[Entries taken from a collection]
++++

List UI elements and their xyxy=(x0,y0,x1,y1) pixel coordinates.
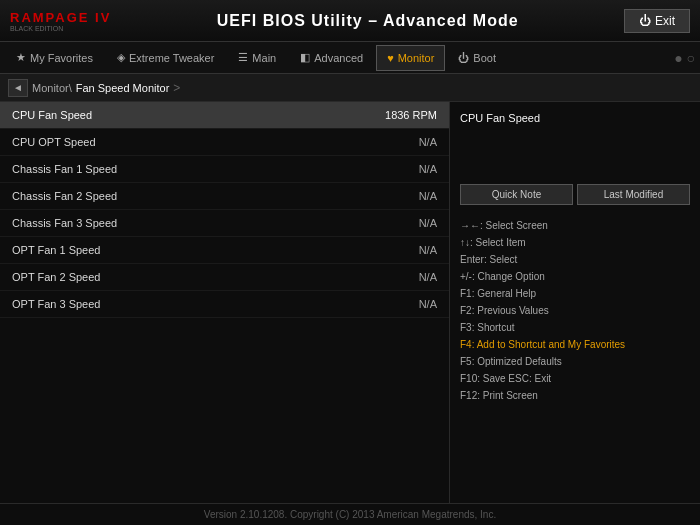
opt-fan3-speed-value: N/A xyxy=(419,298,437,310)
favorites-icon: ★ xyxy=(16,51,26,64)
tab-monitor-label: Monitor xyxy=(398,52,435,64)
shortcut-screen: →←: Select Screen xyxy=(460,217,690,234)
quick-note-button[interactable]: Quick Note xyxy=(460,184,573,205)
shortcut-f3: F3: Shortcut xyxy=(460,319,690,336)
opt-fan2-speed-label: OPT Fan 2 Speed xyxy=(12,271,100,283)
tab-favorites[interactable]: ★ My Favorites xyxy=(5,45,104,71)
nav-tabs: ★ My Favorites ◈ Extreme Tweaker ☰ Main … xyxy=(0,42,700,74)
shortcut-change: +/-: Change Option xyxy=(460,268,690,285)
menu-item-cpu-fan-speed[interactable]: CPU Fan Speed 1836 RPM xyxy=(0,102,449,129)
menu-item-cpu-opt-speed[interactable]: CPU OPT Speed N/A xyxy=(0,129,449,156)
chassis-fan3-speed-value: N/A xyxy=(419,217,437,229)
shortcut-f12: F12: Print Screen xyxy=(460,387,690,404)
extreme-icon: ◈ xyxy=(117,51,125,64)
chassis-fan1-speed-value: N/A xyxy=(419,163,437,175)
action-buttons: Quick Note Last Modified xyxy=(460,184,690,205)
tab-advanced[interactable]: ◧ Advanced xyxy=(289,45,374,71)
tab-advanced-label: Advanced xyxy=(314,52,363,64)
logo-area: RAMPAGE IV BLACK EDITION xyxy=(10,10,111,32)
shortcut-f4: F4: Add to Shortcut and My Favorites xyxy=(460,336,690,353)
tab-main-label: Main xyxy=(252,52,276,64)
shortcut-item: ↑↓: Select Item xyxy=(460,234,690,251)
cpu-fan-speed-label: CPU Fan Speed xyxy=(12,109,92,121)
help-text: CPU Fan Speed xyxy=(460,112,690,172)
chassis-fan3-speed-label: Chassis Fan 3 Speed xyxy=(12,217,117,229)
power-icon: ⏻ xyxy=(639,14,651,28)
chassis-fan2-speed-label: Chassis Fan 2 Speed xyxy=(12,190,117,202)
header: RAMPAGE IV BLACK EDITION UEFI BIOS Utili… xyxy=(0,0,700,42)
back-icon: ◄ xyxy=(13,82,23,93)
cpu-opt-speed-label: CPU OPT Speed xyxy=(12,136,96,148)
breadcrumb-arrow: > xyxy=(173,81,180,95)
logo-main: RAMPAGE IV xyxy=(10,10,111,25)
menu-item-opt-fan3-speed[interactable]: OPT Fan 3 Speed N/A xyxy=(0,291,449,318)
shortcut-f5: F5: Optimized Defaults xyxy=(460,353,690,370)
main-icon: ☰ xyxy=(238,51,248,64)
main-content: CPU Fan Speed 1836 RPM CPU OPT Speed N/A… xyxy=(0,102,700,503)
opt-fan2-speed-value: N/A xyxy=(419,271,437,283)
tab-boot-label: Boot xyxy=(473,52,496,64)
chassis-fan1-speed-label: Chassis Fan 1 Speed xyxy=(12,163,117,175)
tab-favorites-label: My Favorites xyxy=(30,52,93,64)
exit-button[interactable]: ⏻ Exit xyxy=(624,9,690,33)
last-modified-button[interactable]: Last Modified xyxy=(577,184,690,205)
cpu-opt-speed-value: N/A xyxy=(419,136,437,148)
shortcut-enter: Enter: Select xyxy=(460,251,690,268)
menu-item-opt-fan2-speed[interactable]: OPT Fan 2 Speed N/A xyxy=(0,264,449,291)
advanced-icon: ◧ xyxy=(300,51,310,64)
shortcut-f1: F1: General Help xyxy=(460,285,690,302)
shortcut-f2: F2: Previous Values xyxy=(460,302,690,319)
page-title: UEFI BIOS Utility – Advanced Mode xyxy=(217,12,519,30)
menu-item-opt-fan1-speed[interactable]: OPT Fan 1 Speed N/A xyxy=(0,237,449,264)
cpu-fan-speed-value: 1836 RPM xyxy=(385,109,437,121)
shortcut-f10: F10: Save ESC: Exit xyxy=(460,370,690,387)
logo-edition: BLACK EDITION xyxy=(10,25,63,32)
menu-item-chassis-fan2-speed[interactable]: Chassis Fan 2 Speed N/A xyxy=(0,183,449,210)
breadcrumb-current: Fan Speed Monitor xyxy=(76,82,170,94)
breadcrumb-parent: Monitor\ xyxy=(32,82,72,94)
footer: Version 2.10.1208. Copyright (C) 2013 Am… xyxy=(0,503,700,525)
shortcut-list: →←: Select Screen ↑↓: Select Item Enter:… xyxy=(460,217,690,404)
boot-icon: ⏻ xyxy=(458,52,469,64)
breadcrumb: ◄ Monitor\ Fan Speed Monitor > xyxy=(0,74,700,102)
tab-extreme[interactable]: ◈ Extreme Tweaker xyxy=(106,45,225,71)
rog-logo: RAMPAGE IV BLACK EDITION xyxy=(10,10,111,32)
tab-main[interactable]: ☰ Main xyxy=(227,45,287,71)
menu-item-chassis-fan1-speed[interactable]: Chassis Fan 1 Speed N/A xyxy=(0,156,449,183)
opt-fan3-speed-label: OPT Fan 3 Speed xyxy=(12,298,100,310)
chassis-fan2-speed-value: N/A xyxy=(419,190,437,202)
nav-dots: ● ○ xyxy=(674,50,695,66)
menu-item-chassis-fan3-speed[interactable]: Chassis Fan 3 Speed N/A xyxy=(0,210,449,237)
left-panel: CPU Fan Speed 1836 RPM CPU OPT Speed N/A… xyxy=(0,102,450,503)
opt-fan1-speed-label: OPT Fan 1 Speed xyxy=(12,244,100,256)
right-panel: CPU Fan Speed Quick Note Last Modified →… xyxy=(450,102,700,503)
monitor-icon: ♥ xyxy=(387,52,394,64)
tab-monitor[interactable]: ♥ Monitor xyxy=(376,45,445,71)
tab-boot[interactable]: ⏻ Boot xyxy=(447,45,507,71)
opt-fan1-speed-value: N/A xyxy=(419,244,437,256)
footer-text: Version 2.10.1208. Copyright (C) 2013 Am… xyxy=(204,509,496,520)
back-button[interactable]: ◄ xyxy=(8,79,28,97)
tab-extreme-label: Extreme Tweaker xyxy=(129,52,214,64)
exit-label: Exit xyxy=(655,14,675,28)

++++

● Try it
The expected output is every entry, retyped exactly, with all pictures removed.

● Solution below
List UI elements and their xyxy=(x0,y0,x1,y1) pixel coordinates.
opt-fan3-speed-value: N/A xyxy=(419,298,437,310)
favorites-icon: ★ xyxy=(16,51,26,64)
tab-monitor-label: Monitor xyxy=(398,52,435,64)
shortcut-screen: →←: Select Screen xyxy=(460,217,690,234)
quick-note-button[interactable]: Quick Note xyxy=(460,184,573,205)
shortcut-f3: F3: Shortcut xyxy=(460,319,690,336)
opt-fan2-speed-label: OPT Fan 2 Speed xyxy=(12,271,100,283)
tab-favorites[interactable]: ★ My Favorites xyxy=(5,45,104,71)
nav-tabs: ★ My Favorites ◈ Extreme Tweaker ☰ Main … xyxy=(0,42,700,74)
shortcut-change: +/-: Change Option xyxy=(460,268,690,285)
menu-item-cpu-fan-speed[interactable]: CPU Fan Speed 1836 RPM xyxy=(0,102,449,129)
menu-item-cpu-opt-speed[interactable]: CPU OPT Speed N/A xyxy=(0,129,449,156)
chassis-fan3-speed-value: N/A xyxy=(419,217,437,229)
shortcut-f12: F12: Print Screen xyxy=(460,387,690,404)
extreme-icon: ◈ xyxy=(117,51,125,64)
chassis-fan1-speed-value: N/A xyxy=(419,163,437,175)
action-buttons: Quick Note Last Modified xyxy=(460,184,690,205)
tab-advanced[interactable]: ◧ Advanced xyxy=(289,45,374,71)
tab-advanced-label: Advanced xyxy=(314,52,363,64)
logo-area: RAMPAGE IV BLACK EDITION xyxy=(10,10,111,32)
shortcut-f4: F4: Add to Shortcut and My Favorites xyxy=(460,336,690,353)
tab-main-label: Main xyxy=(252,52,276,64)
shortcut-item: ↑↓: Select Item xyxy=(460,234,690,251)
cpu-fan-speed-label: CPU Fan Speed xyxy=(12,109,92,121)
help-text: CPU Fan Speed xyxy=(460,112,690,172)
chassis-fan3-speed-label: Chassis Fan 3 Speed xyxy=(12,217,117,229)
power-icon: ⏻ xyxy=(639,14,651,28)
chassis-fan2-speed-label: Chassis Fan 2 Speed xyxy=(12,190,117,202)
header: RAMPAGE IV BLACK EDITION UEFI BIOS Utili… xyxy=(0,0,700,42)
back-icon: ◄ xyxy=(13,82,23,93)
cpu-opt-speed-label: CPU OPT Speed xyxy=(12,136,96,148)
breadcrumb-arrow: > xyxy=(173,81,180,95)
logo-main: RAMPAGE IV xyxy=(10,10,111,25)
menu-item-opt-fan3-speed[interactable]: OPT Fan 3 Speed N/A xyxy=(0,291,449,318)
shortcut-f5: F5: Optimized Defaults xyxy=(460,353,690,370)
main-icon: ☰ xyxy=(238,51,248,64)
main-content: CPU Fan Speed 1836 RPM CPU OPT Speed N/A… xyxy=(0,102,700,503)
opt-fan2-speed-value: N/A xyxy=(419,271,437,283)
tab-boot-label: Boot xyxy=(473,52,496,64)
chassis-fan1-speed-label: Chassis Fan 1 Speed xyxy=(12,163,117,175)
tab-favorites-label: My Favorites xyxy=(30,52,93,64)
exit-button[interactable]: ⏻ Exit xyxy=(624,9,690,33)
last-modified-button[interactable]: Last Modified xyxy=(577,184,690,205)
cpu-opt-speed-value: N/A xyxy=(419,136,437,148)
shortcut-enter: Enter: Select xyxy=(460,251,690,268)
menu-item-opt-fan2-speed[interactable]: OPT Fan 2 Speed N/A xyxy=(0,264,449,291)
advanced-icon: ◧ xyxy=(300,51,310,64)
shortcut-f1: F1: General Help xyxy=(460,285,690,302)
shortcut-f2: F2: Previous Values xyxy=(460,302,690,319)
page-title: UEFI BIOS Utility – Advanced Mode xyxy=(217,12,519,30)
menu-item-opt-fan1-speed[interactable]: OPT Fan 1 Speed N/A xyxy=(0,237,449,264)
cpu-fan-speed-value: 1836 RPM xyxy=(385,109,437,121)
shortcut-f10: F10: Save ESC: Exit xyxy=(460,370,690,387)
logo-edition: BLACK EDITION xyxy=(10,25,63,32)
menu-item-chassis-fan2-speed[interactable]: Chassis Fan 2 Speed N/A xyxy=(0,183,449,210)
breadcrumb-current: Fan Speed Monitor xyxy=(76,82,170,94)
breadcrumb-parent: Monitor\ xyxy=(32,82,72,94)
footer: Version 2.10.1208. Copyright (C) 2013 Am… xyxy=(0,503,700,525)
shortcut-list: →←: Select Screen ↑↓: Select Item Enter:… xyxy=(460,217,690,404)
boot-icon: ⏻ xyxy=(458,52,469,64)
breadcrumb: ◄ Monitor\ Fan Speed Monitor > xyxy=(0,74,700,102)
tab-extreme[interactable]: ◈ Extreme Tweaker xyxy=(106,45,225,71)
rog-logo: RAMPAGE IV BLACK EDITION xyxy=(10,10,111,32)
tab-main[interactable]: ☰ Main xyxy=(227,45,287,71)
menu-item-chassis-fan1-speed[interactable]: Chassis Fan 1 Speed N/A xyxy=(0,156,449,183)
opt-fan3-speed-label: OPT Fan 3 Speed xyxy=(12,298,100,310)
chassis-fan2-speed-value: N/A xyxy=(419,190,437,202)
nav-dots: ● ○ xyxy=(674,50,695,66)
menu-item-chassis-fan3-speed[interactable]: Chassis Fan 3 Speed N/A xyxy=(0,210,449,237)
left-panel: CPU Fan Speed 1836 RPM CPU OPT Speed N/A… xyxy=(0,102,450,503)
opt-fan1-speed-label: OPT Fan 1 Speed xyxy=(12,244,100,256)
right-panel: CPU Fan Speed Quick Note Last Modified →… xyxy=(450,102,700,503)
monitor-icon: ♥ xyxy=(387,52,394,64)
tab-monitor[interactable]: ♥ Monitor xyxy=(376,45,445,71)
tab-boot[interactable]: ⏻ Boot xyxy=(447,45,507,71)
opt-fan1-speed-value: N/A xyxy=(419,244,437,256)
footer-text: Version 2.10.1208. Copyright (C) 2013 Am… xyxy=(204,509,496,520)
back-button[interactable]: ◄ xyxy=(8,79,28,97)
tab-extreme-label: Extreme Tweaker xyxy=(129,52,214,64)
exit-label: Exit xyxy=(655,14,675,28)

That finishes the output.